We have created Virtual Trunk Shows where we show our collections on real customers, not fashion models, and we talk about styling tips for fitting a variety of body types. It helps women visualize what a particular garment will look like on a figure that may look like hers, as opposed to a model.

None of us are able to achieve success without some help along the way. Is there a particular person who you are grateful towards who helped get you to where you are? Can you share a story about that?

My mother-in-law. My business comes second to raising my family. With three active kids, there is always someone that has some need or activity. My mother-in-law was instrumental in helping shuttle kids and attend activities, which allowed me have to a little more time to devote to work.

The Covid-19 pandemic has affected nearly every aspect of our lives today. Can you articulate to our readers what are the biggest family related challenges you are facing as a woman business leader during this pandemic?

Fortunately, my children are teenagers, so they are extremely self-sufficient when it comes to virtual school and entertaining themselves. But they do experience “Cabin Fever” with no outlet. As they have more unstructured time, my work has actually gotten busier over the pandemic so it’s an uneven balance. A challenge is making sure that I get my work done but also that they do not hole up in their bedrooms scrolling through social media for hours on end.

Can you share what you’ve done to address those challenges?

My husband and I tag team the kids. We each have something we engage the kids in, but separately. For example, my husband will watch a TV series with my daughter on Netflix, but I will spend my time with her walking the dog around the neighborhood. This way, we are able to double the amount of family time she’s getting outside of her rooom.

Can you share the biggest work related challenges you are facing as a woman in business during this pandemic?

Initially it was creating and maintaining a safe environment that followed all Covid protocols. Then it was making sure we could sell enough goods each month to cover the payroll. Now it’s “What are my kids doing at home all day

Can you share what you’ve done to address those challenges?

We diversified our offerings to include virtual Trunk shows and curbside pick-up.

Can you share your advice about how to best work from home, while balancing the needs of homeschooling or the needs of a family?

I am not working from home and my kids are old enough to not need assistance homeschooling.

Can you share your strategies about how to stay sane and serene while sheltering in place, or simply staying inside, for long periods with your family?

After work and on the weekends, I try to spend as much time as possible outside. Whether it’s reading, working or walking the dog, the fresh air and sunlight are energizers. I also try to stick to a regular schedule, which prevents me from gunning down 4 people.
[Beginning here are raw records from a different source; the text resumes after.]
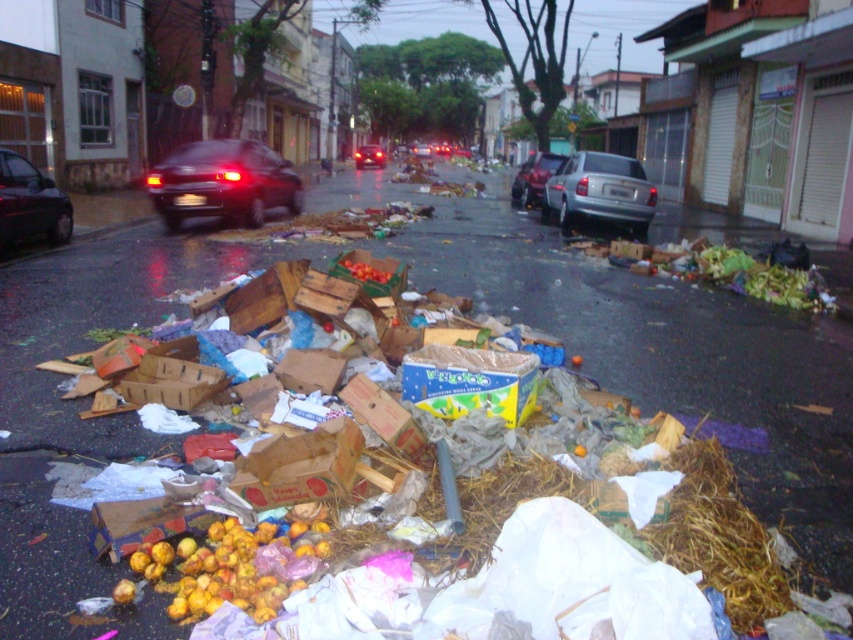 You are a pedestrian trying to cross the street safely. You see a glossy black car at left and a shiny black sedan at center. Which vehicle should you avoid first as they approach you from the front?

You should avoid the glossy black car at left first because it is closer to you than the shiny black sedan at center, meaning it will reach you sooner.

You are a delivery person carrying a box that is 2.5 meters long. You need to place it on the ground near the yellow matte fruit at lower left. Is there enough space between you and the fruit to place the box without it overlapping?

The yellow matte fruit at lower left is 2.60 meters from the camera. Since the box is 2.5 meters long, there is enough space to place it near the fruit without overlapping. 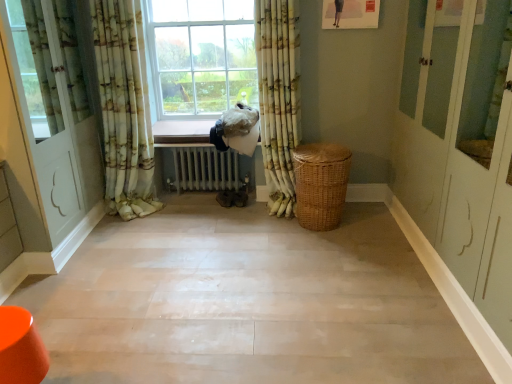 Identify the location of vacant region to the left of woven brown basket at center-right. (268, 236). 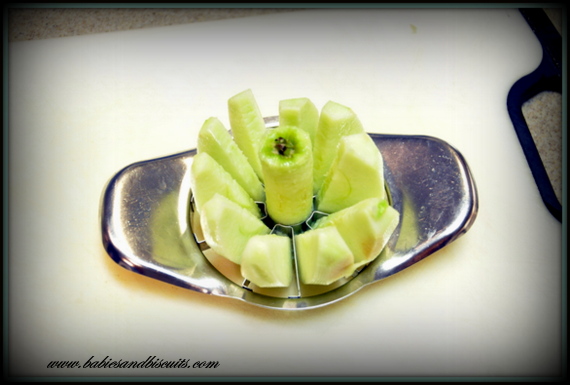 You are a GUI agent. You are given a task and a screenshot of the screen. Output one action in this format:
    pyautogui.click(x=<x>, y=<y>)
    Task: Click on the granite countertop
    This screenshot has width=570, height=385.
    Given the screenshot: What is the action you would take?
    pyautogui.click(x=144, y=20) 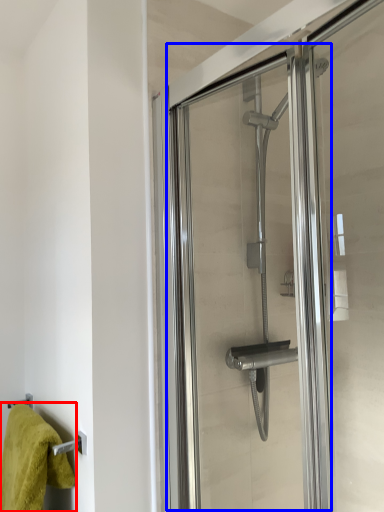 Question: Among these objects, which one is farthest to the camera, towel (highlighted by a red box) or screen door (highlighted by a blue box)?

Choices:
 (A) towel
 (B) screen door

Answer: (A) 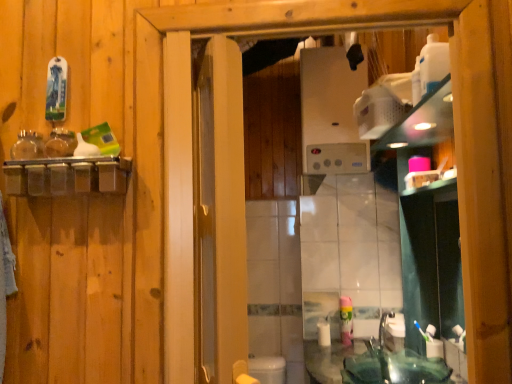 Find the location of a particular element. This screenshot has width=512, height=384. satin silver boiler at upper center is located at coordinates (329, 96).

What do you see at coordinates (346, 319) in the screenshot? I see `green plastic mouthwash at lower right` at bounding box center [346, 319].

Describe the element at coordinates (394, 368) in the screenshot. I see `green glass sink at lower right` at that location.

Describe the element at coordinates (324, 334) in the screenshot. I see `white matte toilet paper at lower center` at that location.

This screenshot has width=512, height=384. Describe the element at coordinates (433, 343) in the screenshot. I see `white plastic toothbrush at lower right` at that location.

Where is `satin silver boiler at upper center`? The width and height of the screenshot is (512, 384). satin silver boiler at upper center is located at coordinates pos(329,96).

Which is less distant, (433, 344) or (304, 97)?

Clearly, point (433, 344) is closer to the camera than point (304, 97).

From a real-world perspective, is white plastic toothbrush at lower right positioned under satin silver boiler at upper center based on gravity?

Indeed, from a real-world perspective, white plastic toothbrush at lower right is positioned beneath satin silver boiler at upper center.

Looking at this image, would you say white plastic toothbrush at lower right is a long distance from satin silver boiler at upper center?

white plastic toothbrush at lower right is far away from satin silver boiler at upper center.

Based on their sizes in the image, would you say white plastic toothbrush at lower right is bigger or smaller than satin silver boiler at upper center?

Considering their sizes, white plastic toothbrush at lower right takes up less space than satin silver boiler at upper center.

Find the location of a particular element. The image size is (512, 384). sink in front of the green plastic mouthwash at lower right is located at coordinates (394, 368).

Does green plastic mouthwash at lower right have a larger size compared to green glass sink at lower right?

No.

Is green glass sink at lower right surrounded by green plastic mouthwash at lower right?

No.

Is green glass sink at lower right to the left of white plastic toothbrush at lower right from the viewer's perspective?

Yes.

Considering the sizes of objects green glass sink at lower right and white plastic toothbrush at lower right in the image provided, who is bigger, green glass sink at lower right or white plastic toothbrush at lower right?

Bigger between the two is green glass sink at lower right.

Could you tell me if green glass sink at lower right is facing white plastic toothbrush at lower right?

No, green glass sink at lower right is not oriented towards white plastic toothbrush at lower right.

From the image's perspective, which is above, green glass sink at lower right or white plastic toothbrush at lower right?

white plastic toothbrush at lower right.

Is white matte toilet paper at lower center shorter than white plastic toothbrush at lower right?

Correct, white matte toilet paper at lower center is not as tall as white plastic toothbrush at lower right.

Based on the photo, considering the sizes of objects white matte toilet paper at lower center and white plastic toothbrush at lower right in the image provided, who is thinner, white matte toilet paper at lower center or white plastic toothbrush at lower right?

white plastic toothbrush at lower right.

In order to click on toiletry above the white matte toilet paper at lower center (from the image's perspective) in this screenshot , I will do `click(433, 343)`.

Which is in front, point (322, 322) or point (365, 67)?

Point (365, 67)

From a real-world perspective, which is physically below, white matte toilet paper at lower center or satin silver boiler at upper center?

white matte toilet paper at lower center.

Considering the positions of objects white matte toilet paper at lower center and satin silver boiler at upper center in the image provided, who is more to the left, white matte toilet paper at lower center or satin silver boiler at upper center?

Positioned to the left is white matte toilet paper at lower center.

Between satin silver boiler at upper center and green plastic mouthwash at lower right, which one appears on the right side from the viewer's perspective?

Positioned to the right is green plastic mouthwash at lower right.

Is satin silver boiler at upper center positioned with its back to green plastic mouthwash at lower right?

No.

Is the position of satin silver boiler at upper center less distant than that of green plastic mouthwash at lower right?

No, satin silver boiler at upper center is further to the viewer.

From a real-world perspective, is satin silver boiler at upper center physically located above or below green plastic mouthwash at lower right?

From a real-world perspective, satin silver boiler at upper center is physically above green plastic mouthwash at lower right.

Looking at this image, considering the sizes of objects green glass sink at lower right and green plastic mouthwash at lower right in the image provided, who is bigger, green glass sink at lower right or green plastic mouthwash at lower right?

Bigger between the two is green glass sink at lower right.

Is point (431, 381) behind point (349, 341)?

No, (431, 381) is in front of (349, 341).

Is green glass sink at lower right looking in the opposite direction of green plastic mouthwash at lower right?

No, green glass sink at lower right is not facing away from green plastic mouthwash at lower right.

Which of these two, green glass sink at lower right or green plastic mouthwash at lower right, is thinner?

Thinner between the two is green plastic mouthwash at lower right.

You are a GUI agent. You are given a task and a screenshot of the screen. Output one action in this format:
    pyautogui.click(x=<x>, y=<y>)
    Task: Click on the toiletry in front of the satin silver boiler at upper center
    This screenshot has width=512, height=384.
    Given the screenshot: What is the action you would take?
    pyautogui.click(x=433, y=343)

Image resolution: width=512 pixels, height=384 pixels. In order to click on mouthwash on the left of green glass sink at lower right in this screenshot , I will do `click(346, 319)`.

When comparing their distances from white plastic toothbrush at lower right, does satin silver boiler at upper center or white matte toilet paper at lower center seem closer?

white matte toilet paper at lower center is positioned closer to the anchor white plastic toothbrush at lower right.

From the image, which object appears to be nearer to green glass sink at lower right, satin silver boiler at upper center or white matte toilet paper at lower center?

Among the two, white matte toilet paper at lower center is located nearer to green glass sink at lower right.

Estimate the real-world distances between objects in this image. Which object is further from white plastic toothbrush at lower right, green plastic mouthwash at lower right or green glass sink at lower right?

The object further to white plastic toothbrush at lower right is green plastic mouthwash at lower right.

Considering their positions, is green plastic mouthwash at lower right positioned further to green glass sink at lower right than white matte toilet paper at lower center?

The object further to green glass sink at lower right is white matte toilet paper at lower center.

When comparing their distances from white matte toilet paper at lower center, does green glass sink at lower right or satin silver boiler at upper center seem further?

satin silver boiler at upper center lies further to white matte toilet paper at lower center than the other object.

Based on their spatial positions, is white matte toilet paper at lower center or white plastic toothbrush at lower right closer to satin silver boiler at upper center?

white matte toilet paper at lower center lies closer to satin silver boiler at upper center than the other object.

Which object lies further to the anchor point white matte toilet paper at lower center, satin silver boiler at upper center or green plastic mouthwash at lower right?

satin silver boiler at upper center is further to white matte toilet paper at lower center.

Consider the image. Looking at the image, which one is located further to white matte toilet paper at lower center, green plastic mouthwash at lower right or green glass sink at lower right?

Based on the image, green glass sink at lower right appears to be further to white matte toilet paper at lower center.

Locate an element on the screen. The height and width of the screenshot is (384, 512). toiletry between green glass sink at lower right and white matte toilet paper at lower center in the front-back direction is located at coordinates (433, 343).

Locate an element on the screen. Image resolution: width=512 pixels, height=384 pixels. mouthwash located between white matte toilet paper at lower center and white plastic toothbrush at lower right in the left-right direction is located at coordinates (346, 319).

Where is `toilet paper located between green glass sink at lower right and green plastic mouthwash at lower right in the depth direction`? toilet paper located between green glass sink at lower right and green plastic mouthwash at lower right in the depth direction is located at coordinates (324, 334).

Identify the location of toilet paper between satin silver boiler at upper center and green glass sink at lower right from top to bottom. This screenshot has width=512, height=384. (324, 334).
Many people have become anxious from the dramatic jolts of the news cycle. The fears related to the coronavirus pandemic have understandably heightened a sense of uncertainty, fear, and loneliness. From your perspective can you help our readers to see the “Light at the End of the Tunnel”? Can you share your “5 Reasons To Be Hopeful During this Corona Crisis”? If you can, please share a story or example for each. From your experience, what are a few ideas that one can use to effectively offer support to their family and loved ones who are feeling anxious? Can you explain?
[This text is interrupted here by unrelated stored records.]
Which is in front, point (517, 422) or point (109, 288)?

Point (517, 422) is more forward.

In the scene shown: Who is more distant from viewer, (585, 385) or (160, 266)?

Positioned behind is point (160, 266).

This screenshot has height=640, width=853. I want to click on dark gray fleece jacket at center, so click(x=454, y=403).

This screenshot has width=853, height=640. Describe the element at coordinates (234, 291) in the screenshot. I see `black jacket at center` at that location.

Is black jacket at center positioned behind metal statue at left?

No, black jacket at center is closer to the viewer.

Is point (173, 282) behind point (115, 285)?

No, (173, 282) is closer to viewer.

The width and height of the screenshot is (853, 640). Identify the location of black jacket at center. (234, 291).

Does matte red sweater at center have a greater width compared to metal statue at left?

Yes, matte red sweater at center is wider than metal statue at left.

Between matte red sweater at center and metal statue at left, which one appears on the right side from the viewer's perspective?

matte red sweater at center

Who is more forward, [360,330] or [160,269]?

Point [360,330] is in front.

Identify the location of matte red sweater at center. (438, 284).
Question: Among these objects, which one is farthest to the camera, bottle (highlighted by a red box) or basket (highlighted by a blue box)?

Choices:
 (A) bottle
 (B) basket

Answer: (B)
Encourage them to check the news only once day. Spend time outside and with friends. Read a fiction novel,

Can you please give us your favorite “Life Lesson Quote”? Can you share how that was relevant to you in your life?

“And what if I fail?” “Then you will have a story to tell”. I remind myself of this when I am afraid of what to do in a situation. It reminds me that the worst thing that can happen by trying something is that I will have a story to tell.

How can our readers follow you online?

@kiyatomlin on IG, FB, Twitter

Thank you so much for sharing these important insights. We wish you continued success and good health!